There was another interval of silence.

‘You had some plan?’ I asked.

‘Yes.’

‘What is it?’

She said, ‘We’ll pin the killing on Bleatie.’

‘Not so hot,’ I objected. ‘We’ve just established that there isn’t any Bleatie.’

‘That makes it swell,’ she said. ‘It gives the police a hard nut to crack. The way the thing stands now, there were two persons — Bleatie and Morgan Birks. We are the only outsiders who know Morgan Birks and Bleatie were the same people. Morgan Birks is dead. Therefore Bleatie is dead too. No one knows Bleatie is dead. They can’t ever prove it because they can’t ever find his body. We pin everything on Bleatie — if she pays us enough.

‘Now, you walk in there and spill what you know, and everyone says, “That’s right. Clever of the boy, but we were right on the verge of reasoning it out ourselves. Another half hour and we’d have had it.’ But we go in there and start asking where Bleatie is, and pretty quick some damn flatfoot gets the idea Bleatie’s guilty of murder. Play it that way and you’ve got something.’

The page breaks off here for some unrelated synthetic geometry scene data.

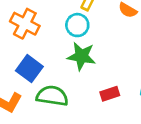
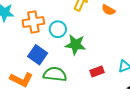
orange cross: (25, 24) -> (33, 22), turned -35
cyan circle: (77, 25) -> (58, 29), moved

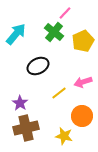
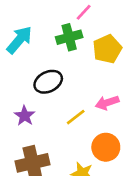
green cross: (54, 32) -> (69, 37), turned 36
purple star: (20, 103) -> (25, 116), moved

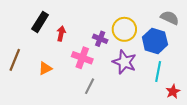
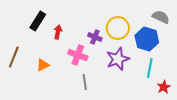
purple star: (124, 62) -> (118, 59), turned 30
gray line: (90, 86) -> (85, 82), turned -35

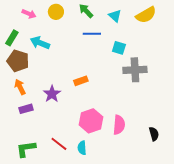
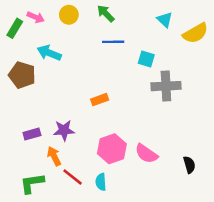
yellow semicircle: (146, 15) -> (195, 33), moved
cyan triangle: (115, 16) -> (165, 20), moved
green rectangle: (12, 38) -> (15, 28), moved
orange arrow: (20, 87) -> (54, 156), moved
purple star: (52, 94) -> (64, 130), moved, turned 30
pink semicircle: (119, 125) -> (146, 154), turned 120

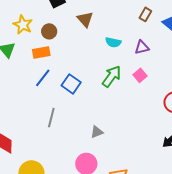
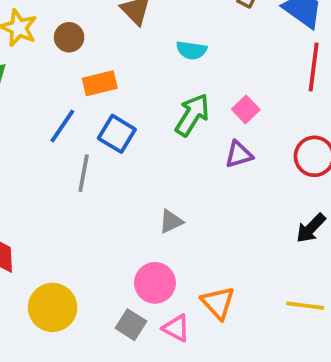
purple triangle: (142, 47) -> (239, 154), moved
orange rectangle: (41, 53) -> (100, 83), moved
gray line: (51, 118) -> (84, 173), moved

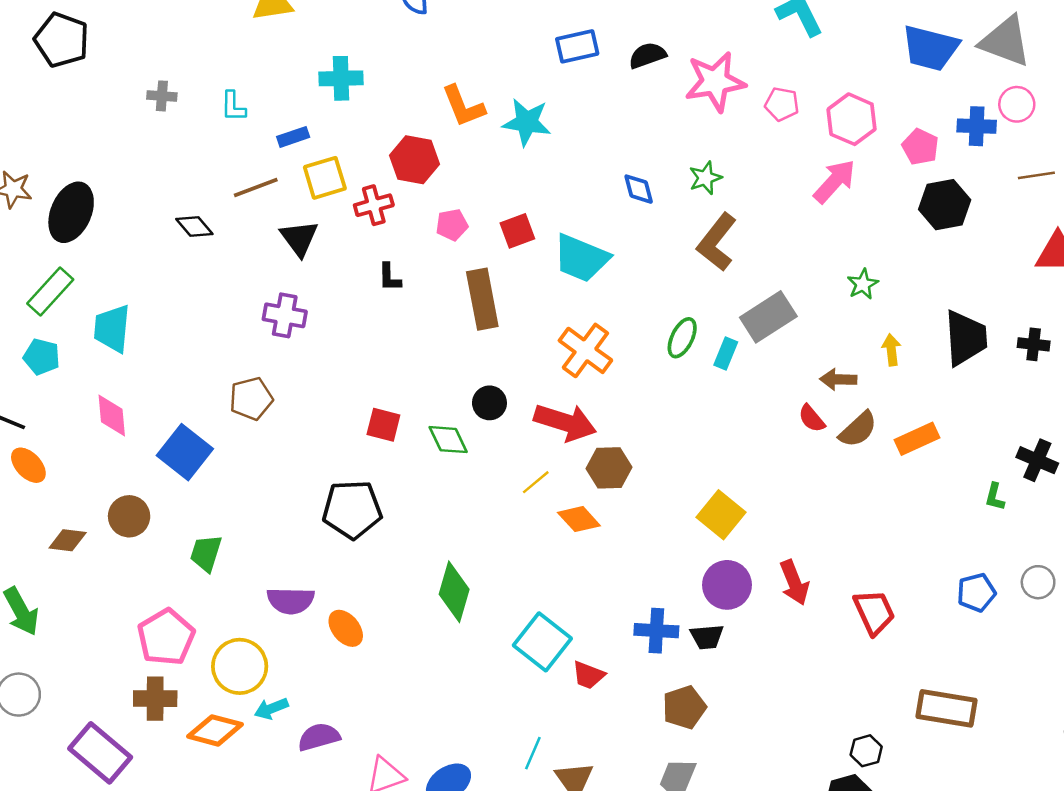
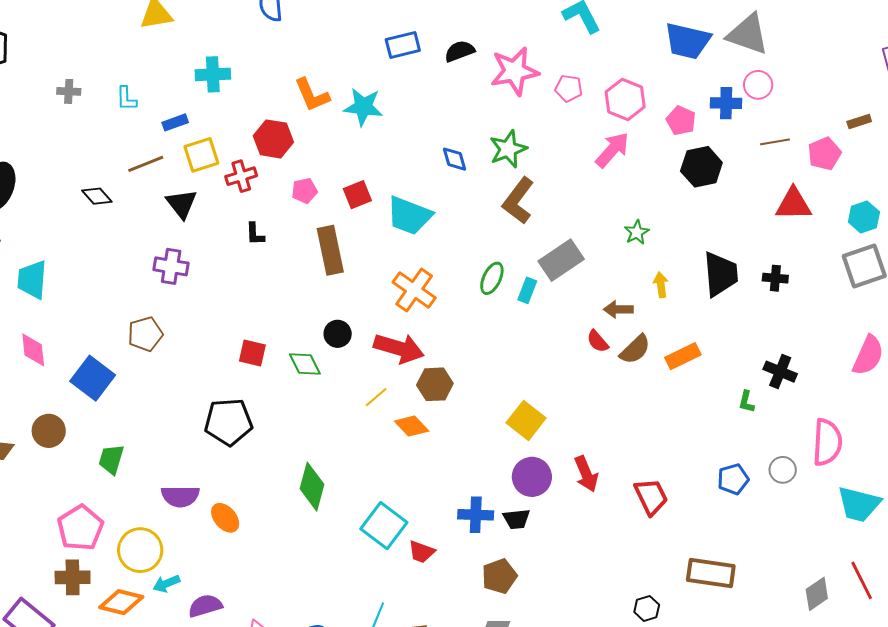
green star: (705, 178) -> (508, 149), size x1.4

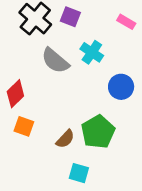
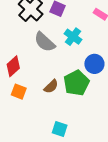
green pentagon: (98, 132) -> (76, 83), moved
brown semicircle: (65, 139) -> (51, 86), moved

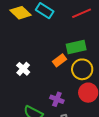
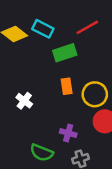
green rectangle: (76, 47) -> (65, 53), moved
orange rectangle: (60, 60) -> (67, 86), turned -56

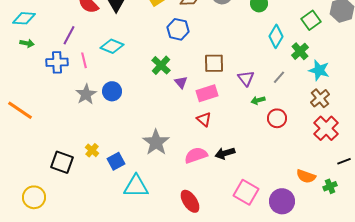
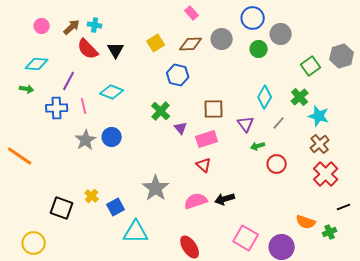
cyan diamond: (24, 18) -> (37, 64), moved
cyan diamond: (276, 36) -> (265, 97), moved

‘But how could any flatfoot figure Bleatie’d killed anyone when Alma Hunter admits she raised the gun and pulled the trigger?’

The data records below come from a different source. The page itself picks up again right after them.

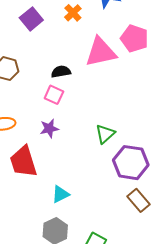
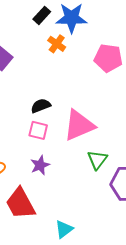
orange cross: (73, 13) -> (57, 44), moved
pink triangle: (101, 52) -> (79, 125), moved

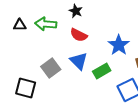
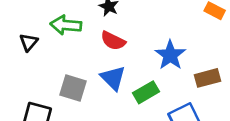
black triangle: (20, 25) -> (29, 42), moved, turned -48
gray square: (51, 68) -> (73, 88), turned -36

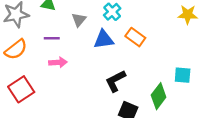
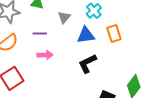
orange rectangle: (135, 37) -> (114, 34), turned 36
black L-shape: (115, 81) -> (87, 63), moved

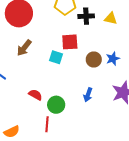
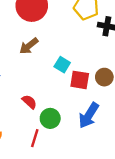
red square: (70, 42) -> (80, 80), moved
blue arrow: (88, 95) -> (89, 115), size x1.6

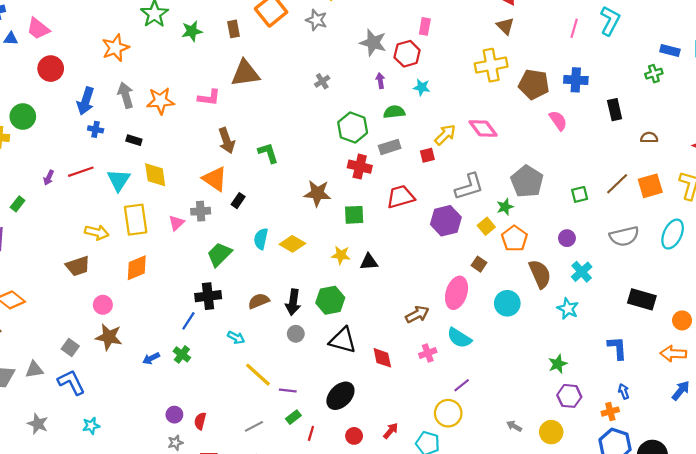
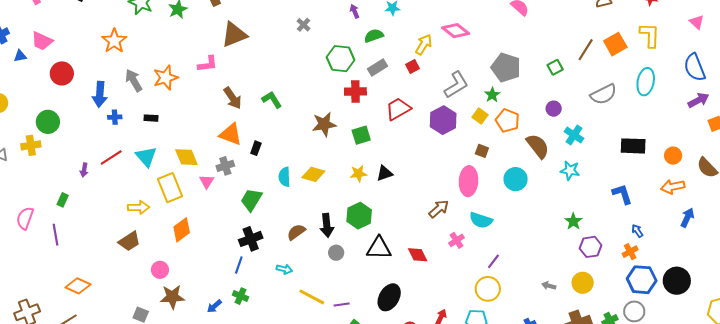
yellow diamond: (155, 175) -> (186, 157), moved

‘That’s where our ingenuity comes in,’ she said. ‘If Sandra wants us to clear Alma Hunter of the charge, and I think she does, and pays enough for it, and I hope she will, we drag Bleatie into it by the ears. Alma Hunter was hysterical. She was excited. She doesn’t know what happened. She heard a shot, and she thought it came from the gun she was holding in her hand. Really it didn’t. It was fired by Bleatie, who was in the room.’

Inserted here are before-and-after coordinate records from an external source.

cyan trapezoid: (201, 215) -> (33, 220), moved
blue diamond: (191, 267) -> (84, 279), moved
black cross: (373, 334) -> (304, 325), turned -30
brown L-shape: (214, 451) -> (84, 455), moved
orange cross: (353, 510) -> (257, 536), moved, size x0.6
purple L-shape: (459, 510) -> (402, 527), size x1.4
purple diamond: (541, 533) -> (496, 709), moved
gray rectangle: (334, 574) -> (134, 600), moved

‘What was he doing in her room?’ I asked.

‘Looking at her etchings.’

‘And Alma didn’t know he was there?’

‘No.’

‘And Alma didn’t shoot at all?’

‘No, of course not.’

‘But suppose it’s her gun that’s on the floor?’

‘No, it wasn’t her gun. She screamed, dropped her gun and ran. Bleatie picked up her gun, left the gun with which the killing had been done, and walked out into the night.’

‘That,’ I said, ‘is a pretty tall order.’

‘We can make it sound plausible.’

‘I don’t think I like your way,’ I said. ‘I think I like mine. What’s more, the police won’t like yours.’

‘The police have hands, ears, eyes, legs, noses, and mouths just the same as we do. They can gather the facts and draw conclusions just the same as we can. It isn’t up to us to prove that girl innocent. It’s up to the police to show that she’s guilty. If we can account for the circumstances by some other explanation which doesn’t leave any loose threads dangling, that’s all we need to offer to a jury. That’s the law.’

‘Well,’ I said, ‘that’s not an exact statement of the law, but it’s close enough.’

‘Now then,’ she demanded, ‘Do you want to get Alma Hunter out of this or not?’

‘Yes.’

‘All right then. Keep your mouth shut, and let Auntie Bertha do the talking.’

The cab pulled up in front of Sandra’s apartment house. A police guard was stationed in the lobby. Apparently the few early morning stragglers had no inkling of what had happened. There was no outward indication of a homicide.

Bertha Cool paid off the cab and barged up the apartment house. The officer said, ‘Just a moment. Do you live here?’

‘No.’

‘Where are you going?’

‘To call on Sandra Birks.’

‘What’s your name?’

‘Bertha Cool, head of the Cool Detective Agency. This is one of my operatives.’

‘What do you want?’

‘To see Sandra Birks.’

‘What do you want to see her about?’

‘I don’t know. She wants to see me. What’s the matter? Is she under arrest?’

‘No, not under arrest.’

‘It’s her apartment, isn’t it?’

‘Oh, go on up,’ he said.

‘Thanks. I intend to,’ Mrs. Cool announced.

I tried to be polite about the door, but she beat me to it, grabbed the knob and flung the heavy door back as though it had been made of cardboard. She strode on in, and I came along in her wake. We took the elevator to the fourth floor. Sandra Birks flung open the door as I tapped gently on the panels.